Exercise requirements: Would you retype the whole listing exactly, leaving its pictures out?

-------- Data in this exercise

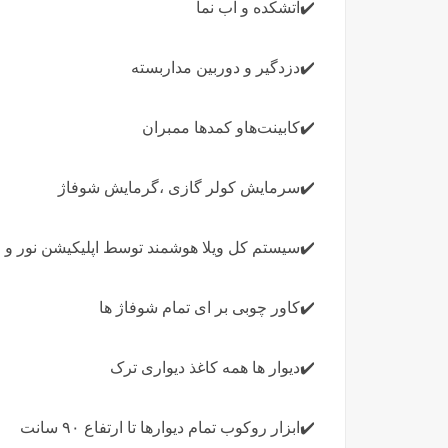
✔️آتشکده و آب نما
✔️دزدگیر و دوربین مداربسته
✔️کابینت‌هاو کمدها ممبران
✔️سرمایش کولر گازی ،گرمایش شوفاژ
✔️سیستم کل ویلا هوشمند توسط اپلیکیشن نور و م
✔️کاور چوبی بر ای تمام شوفاژ ها
✔️دیوار ها همه کاغذ دیواری ترک
✔️ابزار روکوب تمام دیوارها تا ارتفاع ۹۰ سانت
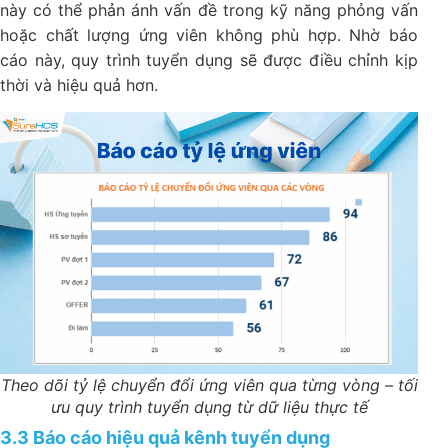
này có thể phản ánh vấn đề trong kỹ năng phỏng vấn
hoặc chất lượng ứng viên không phù hợp. Nhờ báo
cáo này, quy trình tuyển dụng sẽ được điều chỉnh kịp
thời và hiệu quả hơn.
Theo dõi tỷ lệ chuyển đổi ứng viên qua từng vòng – tối
ưu quy trình tuyển dụng từ dữ liệu thực tế
3.3 Báo cáo hiệu quả kênh tuyển dụng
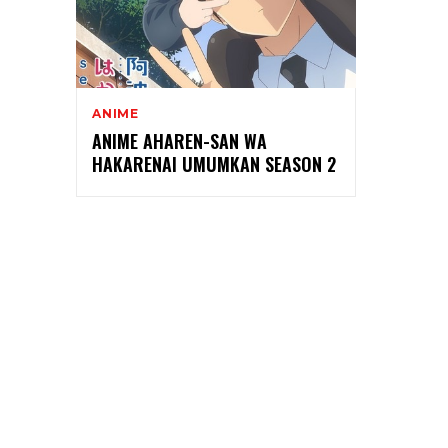
ANIME
ANIME AHAREN-SAN WA
HAKARENAI UMUMKAN SEASON 2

----------------

Answer to this task:
✔️آتشکده و آب نما
✔️دزدگیر و دوربین مداربسته
✔️کابینت‌هاو کمدها ممبران
✔️سرمایش کولر گازی ،گرمایش شوفاژ
✔️سیستم کل ویلا هوشمند توسط اپلیکیشن نور و م
✔️کاور چوبی بر ای تمام شوفاژ ها
✔️دیوار ها همه کاغذ دیواری ترک
✔️ابزار روکوب تمام دیوارها تا ارتفاع ۹۰ سانت
này có thể phản ánh vấn đề trong kỹ năng phỏng vấn
hoặc chất lượng ứng viên không phù hợp. Nhờ báo
cáo này, quy trình tuyển dụng sẽ được điều chỉnh kịp
thời và hiệu quả hơn.
Theo dõi tỷ lệ chuyển đổi ứng viên qua từng vòng – tối
ưu quy trình tuyển dụng từ dữ liệu thực tế
3.3 Báo cáo hiệu quả kênh tuyển dụng
ANIME
ANIME AHAREN-SAN WA
HAKARENAI UMUMKAN SEASON 2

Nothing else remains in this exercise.